§ Work instructions
Every line below should be copied exactly; drop the pictures.

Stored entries
□ □ □ □ □ □ □

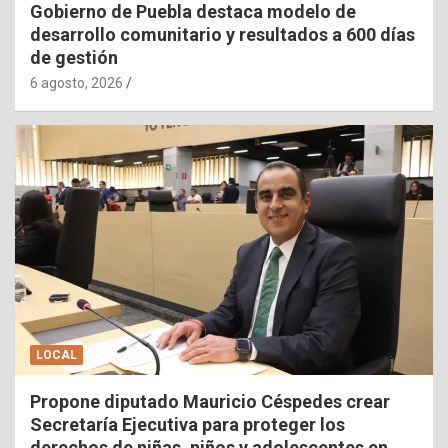
Gobierno de Puebla destaca modelo de
desarrollo comunitario y resultados a 600 días
de gestión
6 agosto, 2026
LOCAL
Propone diputado Mauricio Céspedes crear
Secretaría Ejecutiva para proteger los
derechos de niñas, niños y adolescentes en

□ □ □ □ □ □ □

§ Solution for this problem
Gobierno de Puebla destaca modelo de
desarrollo comunitario y resultados a 600 días
de gestión
6 agosto, 2026
LOCAL
Propone diputado Mauricio Céspedes crear
Secretaría Ejecutiva para proteger los
derechos de niñas, niños y adolescentes en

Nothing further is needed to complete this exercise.